From: "Neeraj K. Singh via GitGitGadget" <gitgitgadget@gmail.com>
To: git@vger.kernel.org
Cc: rsbecker@nexbridge.com, bagasdotme@gmail.com, newren@gmail.com,
avarab@gmail.com, nksingh85@gmail.com, ps@pks.im,
"Neeraj K. Singh" <neerajsi@microsoft.com>
Subject: [PATCH v4 0/4] A design for future-proofing fsync() configuration
Date: Tue, 01 Feb 2022 03:33:40 +0000 [thread overview]
Message-ID: <pull.1093.v4.git.1643686424.gitgitgadget@gmail.com> (raw)
In-Reply-To: <pull.1093.v3.git.1639011433.gitgitgadget@gmail.com>
This is an implementation of an extensible configuration mechanism for
fsyncing persistent components of a repo.
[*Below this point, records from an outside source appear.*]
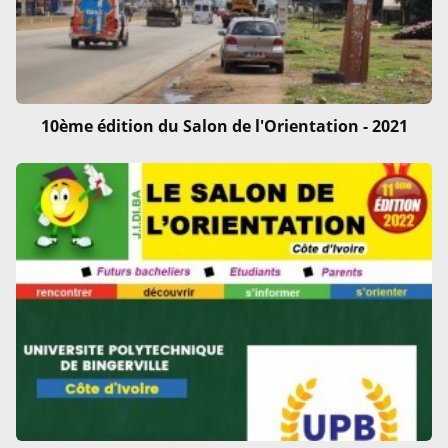
10ème édition du Salon de l'Orientation - 2021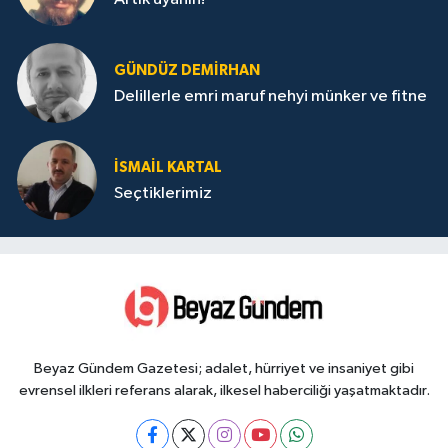
GÜNDÜZ DEMIRHAN
Delillerle emri maruf nehyi münker ve fitne
İSMAIL KARTAL
Seçtiklerimiz
Beyaz Gündem Gazetesi; adalet, hürriyet ve insaniyet gibi
evrensel ilkleri referans alarak, ilkesel haberciliği yaşatmaktadır.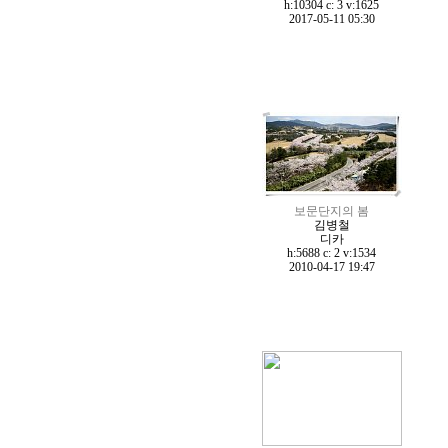
h:10304 c:
3
v:1625
2017-05-11 05:30
보문단지의 봄
김병철
디카
h:5688 c:
2
v:1534
2010-04-17 19:47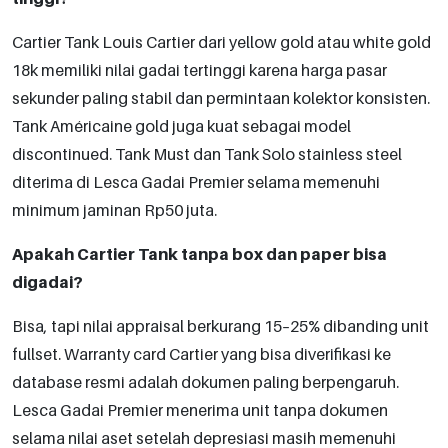
Cartier Tank Louis Cartier dari yellow gold atau white gold
18k memiliki nilai gadai tertinggi karena harga pasar
sekunder paling stabil dan permintaan kolektor konsisten.
Tank Américaine gold juga kuat sebagai model
discontinued. Tank Must dan Tank Solo stainless steel
diterima di Lesca Gadai Premier selama memenuhi
minimum jaminan Rp50 juta.
Apakah Cartier Tank tanpa box dan paper bisa
digadai?
Bisa, tapi nilai appraisal berkurang 15–25% dibanding unit
fullset. Warranty card Cartier yang bisa diverifikasi ke
database resmi adalah dokumen paling berpengaruh.
Lesca Gadai Premier menerima unit tanpa dokumen
selama nilai aset setelah depresiasi masih memenuhi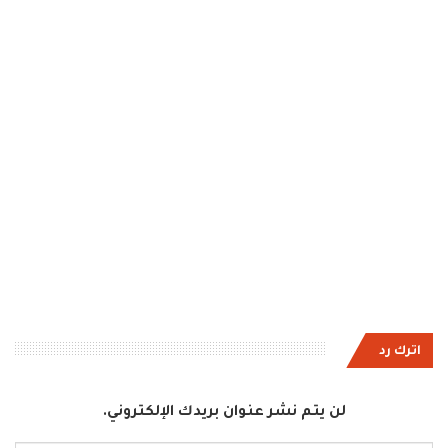
اترك رد
لن يتم نشر عنوان بريدك الإلكتروني.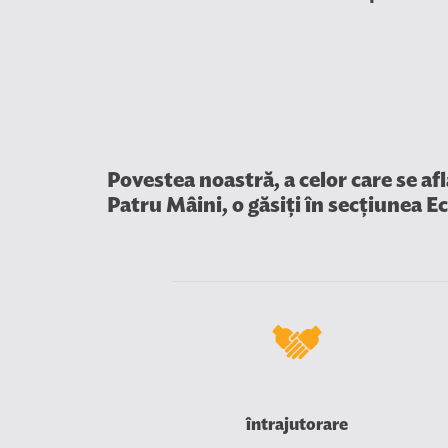
Povestea noastră, a celor care se afl
Patru Mâini, o găsiți în secțiunea E
întrajutorare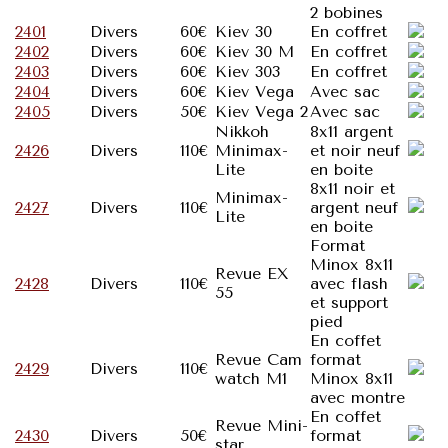
2 bobines
2401
Divers
60€
Kiev 30
En coffret
2402
Divers
60€
Kiev 30 M
En coffret
2403
Divers
60€
Kiev 303
En coffret
2404
Divers
60€
Kiev Vega
Avec sac
2405
Divers
50€
Kiev Vega 2
Avec sac
Nikkoh
8x11 argent
2426
Divers
110€
Minimax-
et noir neuf
Lite
en boite
8x11 noir et
Minimax-
2427
Divers
110€
argent neuf
Lite
en boite
Format
Minox 8x11
Revue EX
2428
Divers
110€
avec flash
55
et support
pied
En coffet
Revue Cam
format
2429
Divers
110€
watch M1
Minox 8x11
avec montre
En coffet
Revue Mini-
2430
Divers
50€
format
star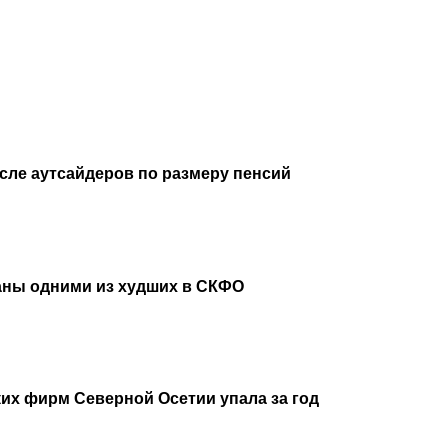
исле аутсайдеров по размеру пенсий
аны одними из худших в СКФО
их фирм Северной Осетии упала за год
The main goals are to separate the "what" to sync from the "how". There are
now two settings: core.fsync - Control the 'what', including the index.
core.fsyncMethod - Control the 'how'. Currently we support writeout-only and
full fsync.
Syncing of refs can be layered on top of core.fsync. And batch mode will be
layered on core.fsyncMethod.
core.fsyncObjectfiles is removed and will issue a deprecation warning if
it's seen.
I'd like to get agreement on this direction before submitting batch mode to
the list. The batch mode series is available to view at
https://github.com/gitgitgadget/git/pull/1134
Please see [1], [2], and [3] for discussions that led to this series.
After this change, new persistent data files added to the repo will need to
be added to the fsync_component enum and documented in the
Documentation/config/core.txt text.
V4 changes:
* Rebase onto master at b23dac905bd.
* Add a comment to write_pack_file indicating why we don't fsync when
writing to stdout.
* I kept the configuration schema as-is rather than switching to
multi-value. The thinking here is that a stateless last-one-wins config
schema (comma separated) will make it easier to achieve some holistic
self-consistent fsync configuration for a particular repo.
V3 changes:
* Remove relative path from git-compat-util.h include [4].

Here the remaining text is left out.